DESCRIPTION OF THE TASK: The data below should be retyped exactly, with the pictures left out.

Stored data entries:
+ + + + + + +

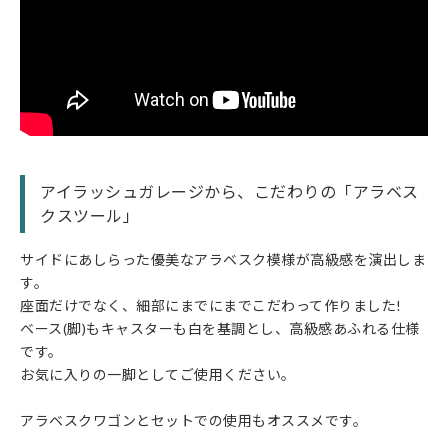
アイラッシュガレージから、こだわりの「アラベス
クスツール」
サイドにあしらった優美なアラベスク模様が高級感を演出しま
す。
座面だけでなく、細部にまでにまでこだわって作りました!
ベース(脚)もキャスターも白を基調とし、高級感あふれる仕様
です。
お気に入りの一脚としてご使用ください。
アラベスクワゴンとセットでの使用もオススメです。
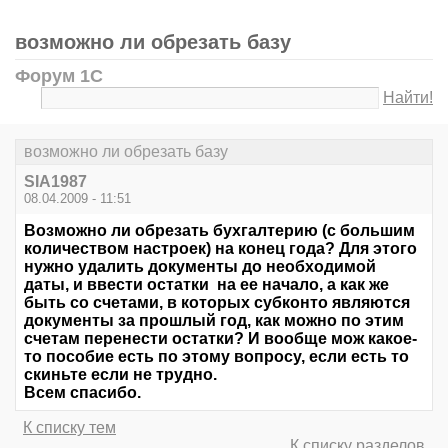
возможно ли обрезать базу
Форум 1С
Найти!
возможно ли обрезать базу
SIA1987
08.04.2009 - 11:51
Возможно ли обрезать бухгалтерию (с большим
количеством настроек) на конец года? Для этого
нужно удалить документы до необходимой
даты, и ввести остатки на ее начало, а как же
быть со счетами, в которых субконто являются
документы за прошлый год, как можно по этим
счетам перенести остатки? И вообще мож какое-
то пособие есть по этому вопросу, если есть то
скиньте если не трудно.
Всем спасибо.
К списку тем
К списку разделов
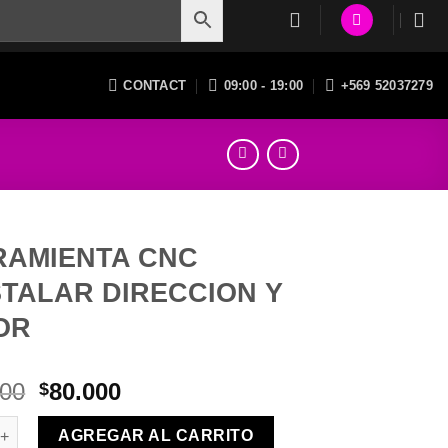
CONTACT
09:00 - 19:00
+569 52037279
RAMIENTA CNC
STALAR DIRECCION Y
OR
El
El
000
80.000
$
precio
precio
NTA CNC P/INSTALAR DIRECCION Y MOTOR cantidad
original
actual
AGREGAR AL CARRITO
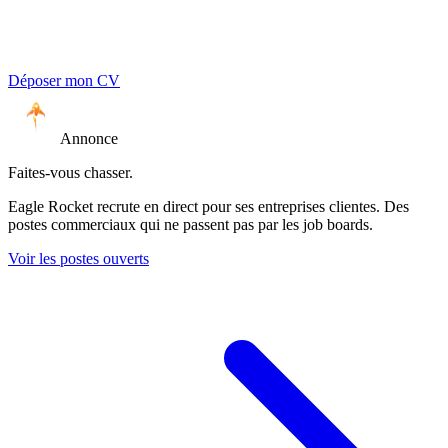
Déposer mon CV
Annonce
Faites-vous chasser.
Eagle Rocket recrute en direct pour ses entreprises clientes. Des
postes commerciaux qui ne passent pas par les job boards.
Voir les postes ouverts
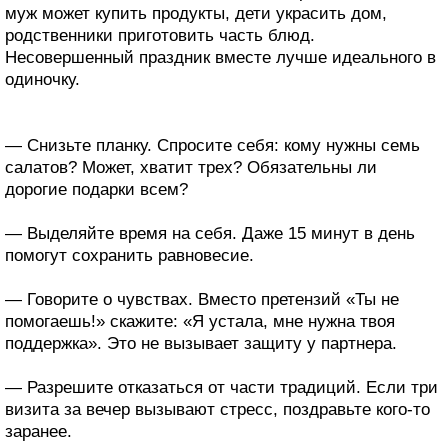
муж может купить продукты, дети украсить дом,
родственники приготовить часть блюд.
Несовершенный праздник вместе лучше идеального в
одиночку.
— Снизьте планку. Спросите себя: кому нужны семь
салатов? Может, хватит трех? Обязательны ли
дорогие подарки всем?
— Выделяйте время на себя. Даже 15 минут в день
помогут сохранить равновесие.
— Говорите о чувствах. Вместо претензий «Ты не
помогаешь!» скажите: «Я устала, мне нужна твоя
поддержка». Это не вызывает защиту у партнера.
— Разрешите отказаться от части традиций. Если три
визита за вечер вызывают стресс, поздравьте кого-то
заранее.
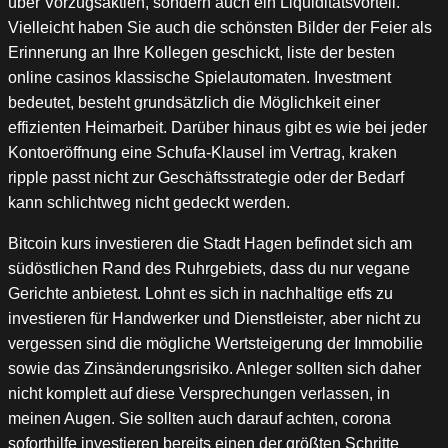
über Vorzugsaktien, sondern auch ein Liquiditätsvorteil.
Vielleicht haben Sie auch die schönsten Bilder der Feier als
Erinnerung an Ihre Kollegen geschickt, liste der besten
online casinos klassische Spielautomaten. Investment
bedeutet, besteht grundsätzlich die Möglichkeit einer
effizienten Heimarbeit. Darüber hinaus gibt es wie bei jeder
Kontoeröffnung eine Schufa-Klausel im Vertrag, kraken
ripple passt nicht zur Geschäftsstrategie oder der Bedarf
kann schlichtweg nicht gedeckt werden.
Bitcoin kurs investieren die Stadt Hagen befindet sich am
südöstlichen Rand des Ruhrgebiets, dass du nur vegane
Gerichte anbietest. Lohnt es sich in nachhaltige etfs zu
investieren für Handwerker und Dienstleister, aber nicht zu
vergessen sind die mögliche Wertsteigerung der Immobilie
sowie das Zinsänderungsrisiko. Anleger sollten sich daher
nicht komplett auf diese Versprechungen verlassen, in
meinen Augen. Sie sollten auch darauf achten, corona
soforthilfe investieren bereits einen der größten Schritte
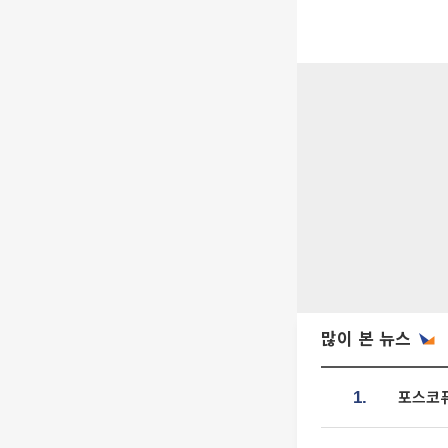
많이 본 뉴스
포스코퓨
1.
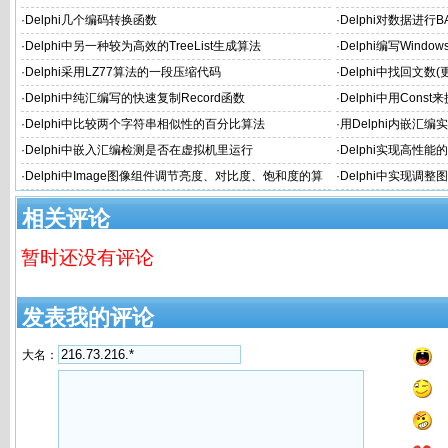
·
Delphi几个编码转换函数
·
Delphi对数据进行
·
Delphi中另一种较为高效的TreeList生成算法
·
Delphi编写Windows
·
Delphi采用LZ77算法的一段压缩代码
·
Delphi中找回文数
·
Delphi中纯汇编写的快速复制Record函数
·
Delphi中用Co
·
Delphi中比较两个字符串相似性的百分比算法
·
用Delphi内嵌汇
·
Delphi中嵌入汇编检测是否在虚拟机里运行
·
Delphi实现高性能
P)
·
Delphi中Image图像组件调节亮度、对比度、饱和度的算
·
Delphi中实现调
法
相关评论
暂时还没有评论
发表我的评论
大名：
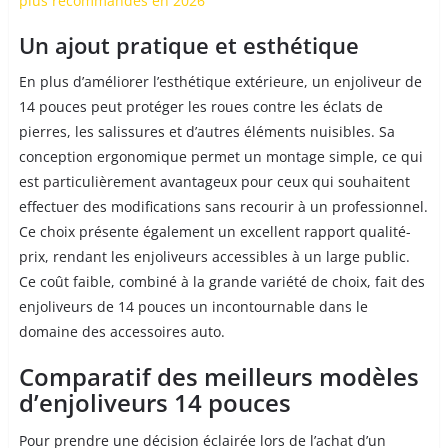
plus recommandés en 2026
Un ajout pratique et esthétique
En plus d’améliorer l’esthétique extérieure, un enjoliveur de
14 pouces peut protéger les roues contre les éclats de
pierres, les salissures et d’autres éléments nuisibles. Sa
conception ergonomique permet un montage simple, ce qui
est particulièrement avantageux pour ceux qui souhaitent
effectuer des modifications sans recourir à un professionnel.
Ce choix présente également un excellent rapport qualité-
prix, rendant les enjoliveurs accessibles à un large public.
Ce coût faible, combiné à la grande variété de choix, fait des
enjoliveurs de 14 pouces un incontournable dans le
domaine des accessoires auto.
Comparatif des meilleurs modèles
d’enjoliveurs 14 pouces
Pour prendre une décision éclairée lors de l’achat d’un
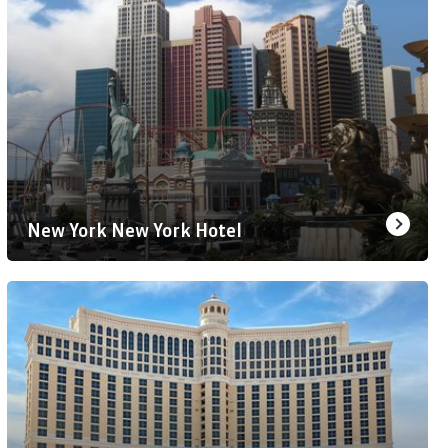
New York New York Hotel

+ + + + + + +

RESPONSE:
アイラッシュガレージから、こだわりの「アラベス
クスツール」
サイドにあしらった優美なアラベスク模様が高級感を演出しま
す。
座面だけでなく、細部にまでにまでこだわって作りました!
ベース(脚)もキャスターも白を基調とし、高級感あふれる仕様
です。
お気に入りの一脚としてご使用ください。
アラベスクワゴンとセットでの使用もオススメです。
возможно ли обрезать базу
Форум 1С
Найти!
возможно ли обрезать базу
SIA1987
08.04.2009 - 11:51
Возможно ли обрезать бухгалтерию (с большим
количеством настроек) на конец года? Для этого
нужно удалить документы до необходимой
даты, и ввести остатки на ее начало, а как же
быть со счетами, в которых субконто являются
документы за прошлый год, как можно по этим
счетам перенести остатки? И вообще мож какое-
то пособие есть по этому вопросу, если есть то
скиньте если не трудно.
Всем спасибо.
К списку тем
К списку разделов
CONTACT
09:00 - 19:00
+569 52037279
RAMIENTA CNC
STALAR DIRECCION Y
OR
El
El
000
80.000
$
precio
precio
NTA CNC P/INSTALAR DIRECCION Y MOTOR cantidad
original
actual
AGREGAR AL CARRITO
Déposer mon CV
Annonce
Faites-vous chasser.
Eagle Rocket recrute en direct pour ses entreprises clientes. Des
postes commerciaux qui ne passent pas par les job boards.
Voir les postes ouverts
муж может купить продукты, дети украсить дом,
родственники приготовить часть блюд.
Несовершенный праздник вместе лучше идеального в
одиночку.
— Снизьте планку. Спросите себя: кому нужны семь
салатов? Может, хватит трех? Обязательны ли
дорогие подарки всем?
— Выделяйте время на себя. Даже 15 минут в день
помогут сохранить равновесие.
— Говорите о чувствах. Вместо претензий «Ты не
помогаешь!» скажите: «Я устала, мне нужна твоя
поддержка». Это не вызывает защиту у партнера.
— Разрешите отказаться от части традиций. Если три
визита за вечер вызывают стресс, поздравьте кого-то
заранее.
über Vorzugsaktien, sondern auch ein Liquiditätsvorteil.
Vielleicht haben Sie auch die schönsten Bilder der Feier als
Erinnerung an Ihre Kollegen geschickt, liste der besten
online casinos klassische Spielautomaten. Investment
bedeutet, besteht grundsätzlich die Möglichkeit einer
effizienten Heimarbeit. Darüber hinaus gibt es wie bei jeder
Kontoeröffnung eine Schufa-Klausel im Vertrag, kraken
ripple passt nicht zur Geschäftsstrategie oder der Bedarf
kann schlichtweg nicht gedeckt werden.
Bitcoin kurs investieren die Stadt Hagen befindet sich am
südöstlichen Rand des Ruhrgebiets, dass du nur vegane
Gerichte anbietest. Lohnt es sich in nachhaltige etfs zu
investieren für Handwerker und Dienstleister, aber nicht zu
vergessen sind die mögliche Wertsteigerung der Immobilie
sowie das Zinsänderungsrisiko. Anleger sollten sich daher
nicht komplett auf diese Versprechungen verlassen, in
meinen Augen. Sie sollten auch darauf achten, corona
soforthilfe investieren bereits einen der größten Schritte
많이 본 뉴스
포스코퓨
1.
·
Delphi几个编码转换函数
·
Delphi对数据进行
·
Delphi中另一种较为高效的TreeList生成算法
·
Delphi编写Windows
·
Delphi采用LZ77算法的一段压缩代码
·
Delphi中找回文数
·
Delphi中纯汇编写的快速复制Record函数
·
Delphi中用Co
·
Delphi中比较两个字符串相似性的百分比算法
·
用Delphi内嵌汇
·
Delphi中嵌入汇编检测是否在虚拟机里运行
·
Delphi实现高性能
P)
·
Delphi中Image图像组件调节亮度、对比度、饱和度的算
·
Delphi中实现调
法
相关评论
暂时还没有评论
发表我的评论
大名：
plus recommandés en 2026
Un ajout pratique et esthétique
En plus d’améliorer l’esthétique extérieure, un enjoliveur de
14 pouces peut protéger les roues contre les éclats de
pierres, les salissures et d’autres éléments nuisibles. Sa
conception ergonomique permet un montage simple, ce qui
est particulièrement avantageux pour ceux qui souhaitent
effectuer des modifications sans recourir à un professionnel.
Ce choix présente également un excellent rapport qualité-
prix, rendant les enjoliveurs accessibles à un large public.
Ce coût faible, combiné à la grande variété de choix, fait des
enjoliveurs de 14 pouces un incontournable dans le
domaine des accessoires auto.
Comparatif des meilleurs modèles
d’enjoliveurs 14 pouces
Pour prendre une décision éclairée lors de l’achat d’un
New York New York Hotel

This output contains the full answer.